Minimale, elegante, alienato ed etereo, Excess vive di synth attraverso il Moog di Izzy, accentuato nel groove grazie al quattro corde di Halle e al bel lavoro di motorik krautrock di Lola, ispirato a band come NEU! e Suicide, ma anche a molto del techno-pop anni Ottanta. Il risultato è terribilmente retrò sia negli intenti che nella produzione dei suoni stessi, che sembrano usciti da anni come il 1978 e il 1981, e porta con sé un sofisticato fascino algido, che si irradia sinuoso e severo su ogni traccia.
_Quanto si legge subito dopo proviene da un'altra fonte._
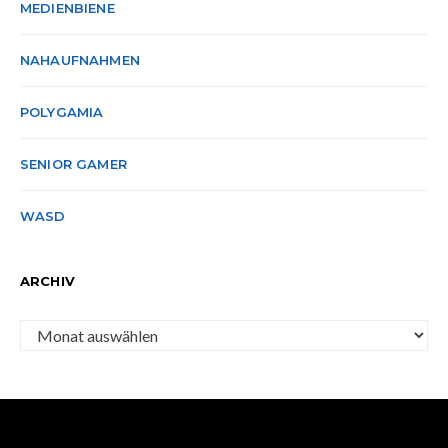
MEDIENBIENE
NAHAUFNAHMEN
POLYGAMIA
SENIOR GAMER
WASD
ARCHIV
Archiv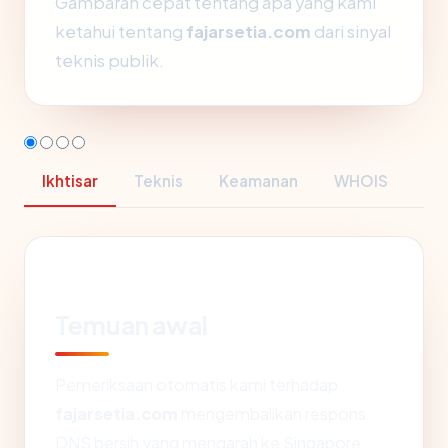
Gambaran cepat tentang apa yang kami
ketahui tentang
fajarsetia.com
dari sinyal
teknis publik.
Ikhtisar
Teknis
Keamanan
WHOIS
Temuan awal
Pemeriksaan otomatis kami terhadap
fajarsetia.com
mengembalikan respons
DNS bersih yang mengarah ke Singapore,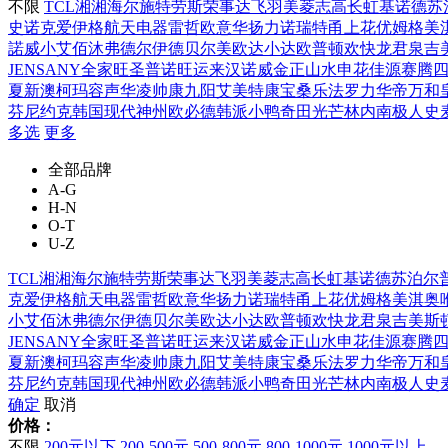
不限
TCL
湘湘
海尔施特劳斯
荣事达
飞羽
美菱
志高
长虹
基诺德
苏
史诺克
爱伊格
航天电器
雷哲
欧意
华扬
力诺瑞特
甬上花
优姆
格美
諾威
小艾
佰沐
弗德尔
伊德贝尔
美欧达
小达
欧普顿
欢快龙
君泉
吉
JENSANY
全家旺
圣普诺
旺运来
汉诺威
金正
山水
申花
佳源
赛腾
夏新
澳柯玛
容声
华凌
帅康
九阳
艾美特
康宝
桑乐
法罗力
华帝
万和
芬尼
约克
韩国现代
神州
欧必德
韩派
小鸭
奇田
光芒
林内
南极人
史
多选
更多
全部品牌
A-G
H-N
O-T
U-Z
TCL
湘湘
海尔施特劳斯
荣事达
飞羽
美菱
志高
长虹
基诺德
苏泊尔
克
爱伊格
航天电器
雷哲
欧意
华扬
力诺瑞特
甬上花
优姆
格美淇
奥
小艾
佰沐
弗德尔
伊德贝尔
美欧达
小达
欧普顿
欢快龙
君泉
吉美斯
JENSANY
全家旺
圣普诺
旺运来
汉诺威
金正
山水
申花
佳源
赛腾
夏新
澳柯玛
容声
华凌
帅康
九阳
艾美特
康宝
桑乐
法罗力
华帝
万和
芬尼
约克
韩国现代
神州
欧必德
韩派
小鸭
奇田
光芒
林内
南极人
史
确定
取消
价格：
不限
200元以下
200-500元
500-800元
800-1000元
1000元以上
L’immaginario di riferimento si muove tra l'underground degli anni Settanta e la spietata critica alla cultura aziendale e capitalista degli anni Ottanta, mettendo in ridicolo la cultura consumistica e isolazionista dell’epoca, abbracciandone al tempo stesso stilemi e modi con distorto rigore. Excess difatti rappresenta proprio questa contrapposizione, raccontando di “ciò che accade alla nostra psiche quando siamo condizionati da certi valori, delle conseguenze di tali valori e del desiderio di opporvisi”, come spiega la stessa Izzy. Dissonanze accattivanti che, rispetto al bellissimo album di debutto (Signal) divengono da un lato più morbide e melodiche grazie ad una più prolungata strizzata d’occhio al pop, dall’altro sia più algide e incisive sia meno cupe e inquietanti.

 

Attraverso un’elegante azione retrofuturista le Automatic analizzano lo stato attuale del mondo anche attraverso concetti ispirati alla fantascienza distopica, così come testimonia il singolo e opener "New Beginning", ispirata nei testi e nel video dal film di fantascienza svedese Aniara, dove attraverso dei testi sempre molto eterei e minimali si descrive uno scenario in cui i multimiliardari si imbarcano su delle astronavi nel tentativo disperato di trovare un mondo abitabile dopo che le risorse della Terra sono state esaurite. Una ricerca senza possibilità di ritorno, perché rientrare vorrebbe dire perire insieme al resto dell'umanità, che nasconde per chi ascolta un messaggio di rifiuto per la falsa speranza di lasciarsi alle spalle un pianeta bruciato e l’invito a rendersi conto che per sopravvivere l’unico pianeta di cui abbiamo bisogno è questo, dobbiamo solo contribuirvi tutti con coscienza.

 

Pulsante, scarno e raffinato. Robotico e distaccato nei modi, eppure al tempo stesso accattivante e ballabile, come se, grazie ad una sorprendente macchina del tempo, ci si ritrovasse in un club new wave nella Berlino di inizio anni Ottanta assieme ad una compagnia di stilosissimi ragazzi inglesi abituati a danzare sotto le note dei migliori sintetizzatori analogici sul mercato. Invece si è in casa, con il sound di tre ragazze americane nelle orecchie e la voglia di ritrovarsi di nuovo ad un loro live (magari ancora una volta in apertura agli eccezionali Viagra Boys), perché se su disco Izzy, Halle e Lola ci sanno fare, dal vivo non potranno che conquistarvi con la loro eleganza minimale e una valanga di beat sintetici. Siate pronti a ballare il miglior sound retrofuturista sulla piazza fino alla prossima apocalisse.